Demand for industrial space is high around the nation’s transportation hubs, including both deep water ports and airports, as the U.S. economy improves and the dollar gains strength. Which ports will see the most growth in the long term is anyone’s guess, but the clear winners in the next few years will be property owners with assets closest to each product entry point.
Two recent reports on the nation’s shipping industry, including an Airport Outlook Report by Jones Lang LaSalle and CBRE’s inaugural Ports and Logistics Annual Report, show that today industrial properties near ports are at peak demand. E-commerce companies have set a goal of same-day service for every online order, and corporations are finally spending on growth again, pushing shipping orders to new heights and placing a strain on the nation’s logistics industry. Foreign trade is expected to double to 60 percent of GDP by 2030, and both seaports and airports are seeing 5 percent growth rates in cargo each year.
With increasing demand, available space is becoming scarce around both water ports and airports, and industrial rental costs for tenants are skyrocketing. Rent premiums at Los Angeles, Miami and Chicago O’Hare airports are at 63.5 percent, 33.8 percent and 24.3 percent, respectively, according to JLL. The seaports of Los Angeles and Long Beach, Calif., which handle almost half of the $2 trillion in total U.S. imports, have an availability rate of only 7 percent for industrial properties and saw rents increase 10 percent since first quarter of 2014, note CBRE researchers.

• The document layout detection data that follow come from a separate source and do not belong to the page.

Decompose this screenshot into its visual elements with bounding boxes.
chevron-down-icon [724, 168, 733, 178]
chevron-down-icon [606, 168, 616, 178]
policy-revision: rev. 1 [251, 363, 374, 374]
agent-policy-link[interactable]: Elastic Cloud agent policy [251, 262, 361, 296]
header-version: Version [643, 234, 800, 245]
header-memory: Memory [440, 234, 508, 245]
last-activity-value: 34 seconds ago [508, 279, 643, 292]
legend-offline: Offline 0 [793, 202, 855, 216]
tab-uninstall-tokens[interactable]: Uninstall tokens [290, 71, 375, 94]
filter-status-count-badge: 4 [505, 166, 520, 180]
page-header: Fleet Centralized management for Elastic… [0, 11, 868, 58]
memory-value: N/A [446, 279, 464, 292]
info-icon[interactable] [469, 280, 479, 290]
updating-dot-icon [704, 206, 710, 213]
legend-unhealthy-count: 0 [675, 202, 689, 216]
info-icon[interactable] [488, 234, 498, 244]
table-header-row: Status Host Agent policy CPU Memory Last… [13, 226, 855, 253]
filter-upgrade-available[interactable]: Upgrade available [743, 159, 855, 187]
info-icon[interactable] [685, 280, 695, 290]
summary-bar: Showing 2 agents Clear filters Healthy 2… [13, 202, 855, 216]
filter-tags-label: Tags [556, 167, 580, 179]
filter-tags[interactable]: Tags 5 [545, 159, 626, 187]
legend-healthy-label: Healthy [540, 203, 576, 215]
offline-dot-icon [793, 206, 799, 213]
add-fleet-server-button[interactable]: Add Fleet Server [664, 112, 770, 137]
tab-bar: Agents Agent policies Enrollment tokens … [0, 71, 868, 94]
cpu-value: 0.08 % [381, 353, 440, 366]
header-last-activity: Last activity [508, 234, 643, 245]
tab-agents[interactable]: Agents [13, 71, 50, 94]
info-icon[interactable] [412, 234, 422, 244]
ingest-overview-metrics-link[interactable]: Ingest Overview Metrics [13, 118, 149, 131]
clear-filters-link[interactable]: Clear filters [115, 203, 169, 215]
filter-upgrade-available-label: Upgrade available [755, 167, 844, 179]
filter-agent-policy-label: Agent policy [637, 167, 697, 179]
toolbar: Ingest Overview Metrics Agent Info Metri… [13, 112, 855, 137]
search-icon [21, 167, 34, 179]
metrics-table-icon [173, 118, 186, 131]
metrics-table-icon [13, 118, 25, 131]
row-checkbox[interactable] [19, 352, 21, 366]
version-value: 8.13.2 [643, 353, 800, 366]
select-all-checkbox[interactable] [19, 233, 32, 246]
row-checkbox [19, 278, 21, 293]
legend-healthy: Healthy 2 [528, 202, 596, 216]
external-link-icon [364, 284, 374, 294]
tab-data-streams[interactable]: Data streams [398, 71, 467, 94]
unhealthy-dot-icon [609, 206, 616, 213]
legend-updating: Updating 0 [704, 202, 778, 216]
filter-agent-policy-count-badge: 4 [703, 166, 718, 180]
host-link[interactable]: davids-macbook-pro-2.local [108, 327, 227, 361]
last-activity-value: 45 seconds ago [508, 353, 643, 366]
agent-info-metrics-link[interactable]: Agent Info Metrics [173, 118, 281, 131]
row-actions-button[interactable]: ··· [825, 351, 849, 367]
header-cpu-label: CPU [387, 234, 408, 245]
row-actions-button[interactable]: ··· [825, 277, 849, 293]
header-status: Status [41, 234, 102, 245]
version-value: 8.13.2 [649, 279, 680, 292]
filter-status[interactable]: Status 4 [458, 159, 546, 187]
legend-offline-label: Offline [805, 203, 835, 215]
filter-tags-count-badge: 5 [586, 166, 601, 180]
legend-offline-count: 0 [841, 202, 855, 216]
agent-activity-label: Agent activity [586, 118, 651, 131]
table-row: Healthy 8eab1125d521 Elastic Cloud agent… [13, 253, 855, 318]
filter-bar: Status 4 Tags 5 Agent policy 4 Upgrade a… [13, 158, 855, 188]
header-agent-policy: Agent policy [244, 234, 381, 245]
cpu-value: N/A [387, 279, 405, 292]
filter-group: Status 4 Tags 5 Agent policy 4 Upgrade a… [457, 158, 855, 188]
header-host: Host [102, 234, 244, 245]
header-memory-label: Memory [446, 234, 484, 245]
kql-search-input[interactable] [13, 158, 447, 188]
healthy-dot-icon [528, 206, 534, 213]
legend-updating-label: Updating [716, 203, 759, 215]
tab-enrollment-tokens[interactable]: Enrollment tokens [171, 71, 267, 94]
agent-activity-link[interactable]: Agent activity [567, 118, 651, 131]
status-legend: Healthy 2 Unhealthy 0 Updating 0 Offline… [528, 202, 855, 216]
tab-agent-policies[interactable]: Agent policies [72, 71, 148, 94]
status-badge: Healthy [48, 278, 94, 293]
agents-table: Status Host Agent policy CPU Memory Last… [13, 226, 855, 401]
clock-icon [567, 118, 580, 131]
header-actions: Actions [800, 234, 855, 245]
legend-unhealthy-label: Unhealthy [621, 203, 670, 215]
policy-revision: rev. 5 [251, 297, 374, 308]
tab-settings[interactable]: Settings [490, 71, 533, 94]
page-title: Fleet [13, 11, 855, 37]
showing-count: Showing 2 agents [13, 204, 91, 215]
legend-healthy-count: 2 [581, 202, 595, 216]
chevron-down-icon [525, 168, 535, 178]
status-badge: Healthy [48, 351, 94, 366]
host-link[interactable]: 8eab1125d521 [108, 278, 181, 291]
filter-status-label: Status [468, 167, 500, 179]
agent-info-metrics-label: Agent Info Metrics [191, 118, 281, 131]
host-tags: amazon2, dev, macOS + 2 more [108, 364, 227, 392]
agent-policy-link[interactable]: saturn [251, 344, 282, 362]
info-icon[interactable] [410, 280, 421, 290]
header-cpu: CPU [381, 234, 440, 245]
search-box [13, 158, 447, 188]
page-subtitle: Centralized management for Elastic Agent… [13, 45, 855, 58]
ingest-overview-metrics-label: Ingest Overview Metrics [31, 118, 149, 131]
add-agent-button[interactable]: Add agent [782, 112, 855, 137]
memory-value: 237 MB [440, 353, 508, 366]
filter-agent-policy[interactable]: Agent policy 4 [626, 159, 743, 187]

“If you’re looking to be right next to an airport, for example, in most major markets you know you’re going to have to pay a premium price today,” says Craig Meyer, president of JLL’s logistics and industrial services group for the Americas. “You have to be a good student of the market and be aware of the best opportunities for space.”

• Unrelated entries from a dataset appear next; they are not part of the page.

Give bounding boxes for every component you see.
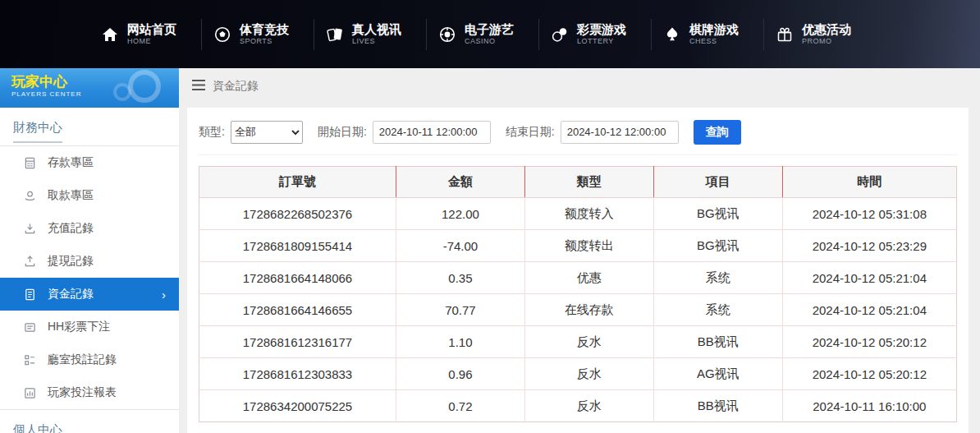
cell-order-id: 1728681664146655	[199, 294, 396, 326]
casino-chip-icon	[437, 25, 457, 44]
cell-project: 系统	[653, 294, 782, 326]
type-label: 類型:	[199, 125, 225, 140]
search-button[interactable]: 查詢	[694, 120, 741, 145]
cell-project: BB视讯	[653, 390, 782, 422]
header-type: 類型	[524, 167, 653, 198]
nav-item-lottery[interactable]: 彩票游戏LOTTERY	[538, 0, 651, 68]
nav-item-lives[interactable]: 真人视讯LIVES	[314, 0, 426, 68]
table-row: 1728682268502376 122.00 额度转入 BG视讯 2024-1…	[199, 198, 957, 230]
funds-record-table: 訂單號 金額 類型 項目 時間 1728682268502376 122.00 …	[199, 166, 957, 422]
sidebar-item-label: 充值記錄	[48, 221, 94, 236]
players-center-header: 玩家中心 PLAYERS CENTER	[0, 68, 179, 108]
end-date-label: 结束日期:	[506, 125, 555, 140]
nav-label-zh: 电子游艺	[465, 22, 514, 38]
sidebar-item-hall-bet-record[interactable]: 廳室投註記錄	[0, 343, 179, 376]
cell-order-id: 1728681612316177	[199, 326, 396, 358]
section-finance-center: 財務中心	[0, 108, 179, 146]
table-row: 1728681612316177 1.10 反水 BB视讯 2024-10-12…	[199, 326, 957, 358]
cell-type: 在线存款	[524, 294, 653, 326]
start-date-label: 開始日期:	[318, 125, 367, 140]
nav-item-home[interactable]: 网站首页HOME	[89, 0, 201, 68]
cell-time: 2024-10-11 16:10:00	[782, 390, 956, 422]
cell-time: 2024-10-12 05:20:12	[782, 358, 956, 390]
header-time: 時間	[782, 167, 956, 198]
chevron-right-icon: ›	[162, 288, 166, 302]
withdraw-arrow-icon	[23, 255, 36, 268]
nav-label-zh: 优惠活动	[802, 22, 851, 38]
playing-cards-icon	[325, 25, 345, 44]
sidebar-item-hh-lottery-bets[interactable]: HH彩票下注	[0, 311, 179, 343]
menu-toggle-icon[interactable]	[192, 80, 205, 93]
sidebar-item-player-bet-report[interactable]: 玩家投注報表	[0, 376, 179, 409]
nav-label-en: PROMO	[802, 37, 851, 46]
end-date-input[interactable]	[561, 121, 679, 144]
breadcrumb: 資金記錄	[179, 68, 980, 102]
main-content: 資金記錄 類型: 全部 開始日期: 结束日期: 查詢 訂單號 金額 類型 項目 …	[179, 68, 980, 433]
nav-label-zh: 体育竞技	[240, 22, 289, 38]
nav-item-promo[interactable]: 优惠活动PROMO	[763, 0, 876, 68]
cell-project: BG视讯	[653, 198, 782, 230]
document-icon	[23, 288, 36, 301]
cell-amount: 0.35	[396, 262, 524, 294]
cell-type: 反水	[524, 326, 653, 358]
nav-item-casino[interactable]: 电子游艺CASINO	[426, 0, 538, 68]
header-project: 項目	[653, 167, 782, 198]
cell-amount: 0.72	[396, 390, 524, 422]
cell-project: BB视讯	[653, 326, 782, 358]
cell-time: 2024-10-12 05:21:04	[782, 262, 956, 294]
decoration-circle	[128, 70, 161, 103]
nav-label-en: LOTTERY	[577, 37, 626, 46]
nav-label-zh: 棋牌游戏	[689, 22, 739, 38]
table-row: 1728681664148066 0.35 优惠 系统 2024-10-12 0…	[199, 262, 957, 294]
nav-label-en: LIVES	[352, 37, 401, 46]
cell-time: 2024-10-12 05:31:08	[782, 198, 956, 230]
sidebar-item-label: 玩家投注報表	[48, 385, 117, 400]
cell-type: 反水	[524, 358, 653, 390]
sidebar-item-funds-record[interactable]: 資金記錄 ›	[0, 278, 179, 311]
start-date-input[interactable]	[373, 121, 491, 144]
cell-amount: 70.77	[396, 294, 524, 326]
cell-time: 2024-10-12 05:21:04	[782, 294, 956, 326]
header-amount: 金額	[396, 167, 524, 198]
cell-order-id: 1728682268502376	[199, 198, 396, 230]
sidebar-item-withdraw-record[interactable]: 提現記錄	[0, 245, 179, 278]
nav-label-en: SPORTS	[240, 37, 289, 46]
cell-type: 额度转入	[524, 198, 653, 230]
table-row: 1728681664146655 70.77 在线存款 系统 2024-10-1…	[199, 294, 957, 326]
type-select[interactable]: 全部	[231, 121, 303, 144]
soccer-ball-icon	[213, 25, 232, 44]
spade-icon	[662, 25, 682, 44]
cell-amount: -74.00	[396, 230, 524, 262]
calculator-icon	[23, 156, 36, 169]
nav-label-zh: 网站首页	[127, 22, 176, 38]
cell-type: 额度转出	[524, 230, 653, 262]
sidebar-item-label: 廳室投註記錄	[48, 352, 117, 367]
nav-item-sports[interactable]: 体育竞技SPORTS	[201, 0, 314, 68]
header-order-id: 訂單號	[199, 167, 396, 198]
nav-label-zh: 真人视讯	[352, 22, 401, 38]
cell-amount: 0.96	[396, 358, 524, 390]
nav-label-en: HOME	[127, 37, 176, 46]
table-row: 1728681612303833 0.96 反水 AG视讯 2024-10-12…	[199, 358, 957, 390]
cell-order-id: 1728681664148066	[199, 262, 396, 294]
gift-icon	[775, 25, 795, 44]
nav-label-zh: 彩票游戏	[577, 22, 626, 38]
cell-type: 优惠	[524, 262, 653, 294]
section-personal-center: 個人中心	[0, 409, 179, 433]
sidebar-item-label: 取款專區	[48, 188, 94, 203]
nav-label-en: CHESS	[689, 37, 739, 46]
cell-order-id: 1728634200075225	[199, 390, 396, 422]
nav-item-chess[interactable]: 棋牌游戏CHESS	[651, 0, 763, 68]
coin-hand-icon	[23, 189, 36, 202]
sidebar-item-deposit-zone[interactable]: 存款專區	[0, 146, 179, 179]
sidebar-item-recharge-record[interactable]: 充值記錄	[0, 212, 179, 245]
filter-bar: 類型: 全部 開始日期: 结束日期: 查詢	[199, 119, 957, 155]
table-header-row: 訂單號 金額 類型 項目 時間	[199, 167, 957, 198]
table-row: 1728634200075225 0.72 反水 BB视讯 2024-10-11…	[199, 390, 957, 422]
sidebar-item-withdraw-zone[interactable]: 取款專區	[0, 179, 179, 212]
cell-amount: 122.00	[396, 198, 524, 230]
cell-order-id: 1728681612303833	[199, 358, 396, 390]
home-icon	[100, 25, 120, 44]
cell-order-id: 1728681809155414	[199, 230, 396, 262]
sidebar-item-label: 資金記錄	[48, 287, 94, 302]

Rich Thompson, who leads JLL’s supply chain & logistics Solutions team, says two airport markets seeing strong growth potential are those near Dallas and Indianapolis. Both markets have intermodal facilities that help alleviate potential supply chain interruptions, and have land available for new construction. “I also like the area around Rickenbacker International Airport,” says Thompson, referencing a freight-only airport near Columbus, Ohio. “It’s well-situated in terms of the population of Midwest and East Coast, there’s developable land, and abundant rail and highway infrastructure.”
By land or by sea?
Different port types have their advantages and disadvantages. Air freight wins for today’s “need-it-now” philosophy, but it is typically 12 to 16 times more expensive than ocean freight. Airports handle less than 5 percent of international trade, but carry more of the high-value products, accounting for 35 percent of the value of commodities being shipped, according to JLL.
Seaports will likely get bigger and bigger in the years ahead, especially considering that larger post-Panamax ships will start hitting all coasts in 2016. The pressure is already on to fix the current congestion issues and a national truck driver shortage. Those problems were exacerbated early this year when the International Longshore and Warehouse Union held a strike that tied up shipping traffic to this day.
Thompson says the strike forced many companies to diversify their shipping to add air travel, at least as a back-up. “While using airports is expensive, it’s also the most reliable,” he says. “Air freight is an important risk management play today for companies that have been solely reliant on ocean freight.”
However, seaport property owners needn’t worry about competition yet, says David Egan, CBRE’s head of industrial research for the Americas. Ocean shipping is just too cheap a method to abandon.
“We see air to support replenishment and chase demand that is not as easy to plan for (staple goods vs. seasonal),” he says. “As systems and technology continue to drive innovation, companies are getting smarter about the flow path and quantity of inventory needed, both at the right time and location. The smarter they get, the more time they buy on in-bound and [the] more they can use the lowest cost shipping methods.”